Tuesday, Jun. 21, 2005

The Quality of Mercy Killing

By Roger Rosenblatt

If it were only a matter of law, the public would not feel stranded. He killed her, after all. Roswell Gilbert, a 76-year-old retired electronics engineer living in a seaside condominium in Fort Lauderdale, Fla., considered murdering his wife Emily for at least a month before shooting her through the head with Luger as she sat on their couch. The Gilberts had been husband and wife for 51 years. They were married in 1934, the year after Calvin Coolidge died, the year after Prohibition was lifted, the year that Hank Aaron was born. At 73, Emily had Alzheimer's disease and osteoporosis; her spinal column was gradually collapsing. Roswell would not allow her to continue life as "a suffering animal," so he committed what is called a mercy killing The jury saw only the killing; they felt Gilbert had mercy on himself. He was sentenced to 25 years with no chance of parole, which would make him 101 by the time he got out. The Governor has been asked to grant clemency. Most Floridians polled hope that Gilbert will go free.

Not that there ever was much of a legal or practical question involved. Imagine the precedent set by freeing a killer simply because he killed for love. Othello killed for love, though his passion was loaded with a different motive. Does any feeling count, or is kindness alone an excuse for murder? Or age: maybe someone has to be 76 and married 51 years to establish his sincerity.

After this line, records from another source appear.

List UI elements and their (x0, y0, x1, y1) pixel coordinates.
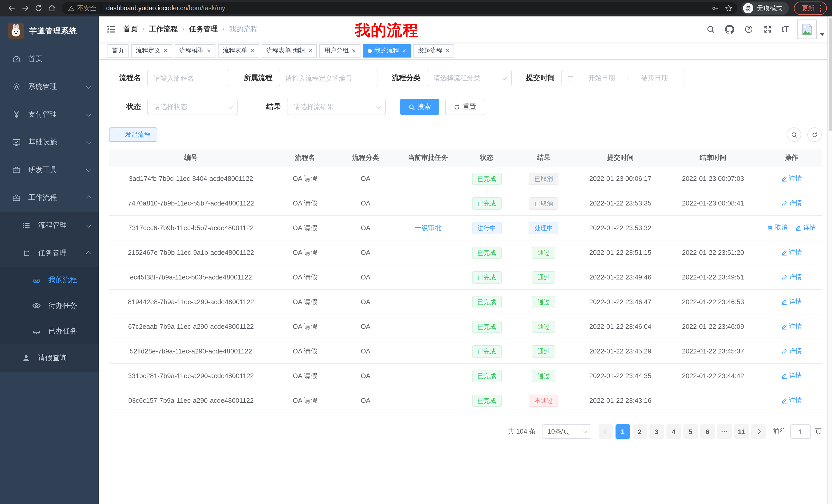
goto-page-input[interactable] (790, 424, 811, 439)
tab-process-definition[interactable]: 流程定义× (131, 44, 172, 57)
filter-process-name: 流程名 (109, 70, 229, 86)
sidebar-item-done-tasks[interactable]: 已办任务 (0, 318, 99, 344)
breadcrumb-item[interactable]: 任务管理 (189, 25, 218, 34)
home-icon[interactable] (45, 2, 59, 15)
scrollbar[interactable] (827, 17, 832, 504)
action-detail-link[interactable]: 详情 (795, 223, 816, 232)
next-page-button[interactable] (751, 424, 766, 439)
process-name-cell: OA 请假 (273, 248, 337, 257)
refresh-button[interactable] (807, 128, 822, 142)
action-detail-link[interactable]: 详情 (781, 346, 802, 355)
action-detail-link[interactable]: 详情 (781, 248, 802, 257)
sidebar-item-leave-query[interactable]: 请假查询 (0, 344, 99, 372)
action-cancel-link[interactable]: 取消 (767, 223, 788, 232)
tab-process-model[interactable]: 流程模型× (175, 44, 215, 57)
date-range-picker[interactable]: 开始日期 - 结束日期 (561, 70, 684, 86)
close-icon[interactable]: × (207, 47, 211, 54)
tab-my-processes[interactable]: 我的流程× (363, 44, 411, 57)
action-detail-link[interactable]: 详情 (781, 322, 802, 331)
page-button-11[interactable]: 11 (734, 424, 749, 439)
start-process-button[interactable]: 发起流程 (109, 128, 157, 142)
close-icon[interactable]: × (163, 47, 167, 54)
page-size-select[interactable]: 10条/页 (542, 424, 591, 439)
result-select[interactable]: 请选择流结果 (287, 99, 386, 115)
process-category-cell: OA (337, 347, 394, 355)
search-button[interactable]: 搜索 (400, 99, 439, 115)
hamburger-icon[interactable] (99, 17, 123, 42)
table-row: 2152467e-7b9b-11ec-9a1b-acde48001122OA 请… (109, 241, 822, 265)
breadcrumb-item[interactable]: 首页 (123, 25, 138, 34)
close-icon[interactable]: × (251, 47, 254, 54)
page-button-4[interactable]: 4 (667, 424, 681, 439)
action-detail-link[interactable]: 详情 (781, 297, 802, 306)
filter-label: 结果 (252, 102, 281, 111)
status-badge: 已完成 (472, 197, 502, 209)
tab-process-form-edit[interactable]: 流程表单-编辑× (262, 44, 317, 57)
page-button-1[interactable]: 1 (616, 424, 630, 439)
close-icon[interactable]: × (309, 47, 312, 54)
help-icon[interactable] (744, 24, 754, 34)
sidebar-item-dev-tools[interactable]: 研发工具 (0, 156, 99, 184)
page-button-5[interactable]: 5 (683, 424, 698, 439)
tab-label: 发起流程 (418, 46, 442, 55)
breadcrumb-item[interactable]: 工作流程 (149, 25, 178, 34)
reset-button[interactable]: 重置 (445, 99, 485, 115)
column-header: 提交时间 (576, 153, 665, 162)
sidebar-item-infrastructure[interactable]: 基础设施 (0, 129, 99, 156)
page-button-3[interactable]: 3 (649, 424, 664, 439)
search-icon[interactable] (705, 24, 716, 34)
process-name-cell: OA 请假 (273, 371, 337, 381)
chevron-down-icon (86, 83, 91, 89)
action-detail-link[interactable]: 详情 (781, 174, 802, 183)
bookmark-star-icon[interactable] (722, 2, 735, 15)
close-icon[interactable]: × (402, 47, 406, 54)
scrollbar-thumb[interactable] (829, 18, 832, 131)
back-icon[interactable] (5, 2, 19, 15)
action-detail-link[interactable]: 详情 (781, 371, 802, 380)
action-detail-link[interactable]: 详情 (781, 273, 802, 281)
tab-home[interactable]: 首页 (107, 44, 129, 57)
category-select[interactable]: 请选择流程分类 (427, 70, 512, 86)
password-key-icon[interactable] (709, 2, 722, 15)
browser-update-menu-button[interactable]: 更新 (794, 2, 827, 15)
action-detail-link[interactable]: 详情 (781, 396, 802, 404)
sidebar-item-label: 我的流程 (48, 275, 77, 285)
tab-start-process[interactable]: 发起流程× (413, 44, 454, 57)
security-label[interactable]: 不安全 (77, 4, 97, 12)
process-definition-input[interactable] (279, 70, 378, 86)
prev-page-button[interactable] (599, 424, 613, 439)
tab-user-group[interactable]: 用户分组× (319, 44, 361, 57)
sidebar-item-todo-tasks[interactable]: 待办任务 (0, 293, 99, 318)
sidebar-item-payment-management[interactable]: 支付管理 (0, 101, 99, 129)
action-detail-link[interactable]: 详情 (781, 199, 802, 207)
page-button-6[interactable]: 6 (700, 424, 715, 439)
show-search-button[interactable] (787, 128, 801, 142)
sidebar-item-label: 支付管理 (28, 110, 57, 119)
sidebar-item-home[interactable]: 首页 (0, 45, 99, 73)
process-category-cell: OA (337, 224, 394, 232)
fullscreen-icon[interactable] (762, 24, 773, 34)
pager-ellipsis[interactable]: ··· (717, 424, 732, 439)
sidebar-item-workflow[interactable]: 工作流程 (0, 184, 99, 212)
forward-icon[interactable] (19, 2, 32, 15)
status-select[interactable]: 请选择状态 (147, 99, 238, 115)
reload-icon[interactable] (32, 2, 45, 15)
status-cell: 已完成 (462, 197, 512, 209)
page-button-2[interactable]: 2 (632, 424, 647, 439)
close-icon[interactable]: × (352, 47, 356, 54)
github-icon[interactable] (725, 24, 735, 34)
process-name-cell: OA 请假 (273, 174, 337, 183)
task-link[interactable]: 一级审批 (414, 224, 441, 231)
app-logo[interactable]: 芋道管理系统 (0, 17, 99, 45)
url-path: /bpm/task/my (187, 5, 225, 12)
address-bar[interactable]: 不安全 dashboard.yudao.iocoder.cn/bpm/task/… (62, 2, 737, 15)
user-menu[interactable] (797, 20, 825, 39)
sidebar-item-process-management[interactable]: 流程管理 (0, 212, 99, 240)
sidebar-item-system-management[interactable]: 系统管理 (0, 73, 99, 101)
font-size-icon[interactable]: tT (782, 25, 788, 34)
sidebar-item-task-management[interactable]: 任务管理 (0, 240, 99, 267)
sidebar-item-my-processes[interactable]: 我的流程 (0, 267, 99, 293)
tab-process-form[interactable]: 流程表单× (218, 44, 259, 57)
process-name-input[interactable] (147, 70, 229, 86)
close-icon[interactable]: × (446, 47, 449, 54)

There are an awful lot of old people and long marriages in Florida. A lot of Alzheimer's disease and osteoporosis as well. Let Gilbert loose, the fear is, and watch the run on Lugers.

Besides, the matter of mercy killing is getting rough and out of hand. Nobody seems to use poison anymore. In Fort Lauderdale two years ago, a 79-year-old man shot his 62-year-old wife in the stairwell of a hospital; like Emily Gilbert, she was suffering from Alzheimer's disease. In San Antonio four years ago, a 69-year-old man shot his 72-year-old brother to death in a nursing home. Last June a man in Miami put two bullets in the heart of his three-year-old daughter who lay comatose after a freak accident. An organization that studies mercy killings says that nine have occurred this year alone. You cannot have a murder every time someone feels sorry for a loved one in pain. Any fool knows that.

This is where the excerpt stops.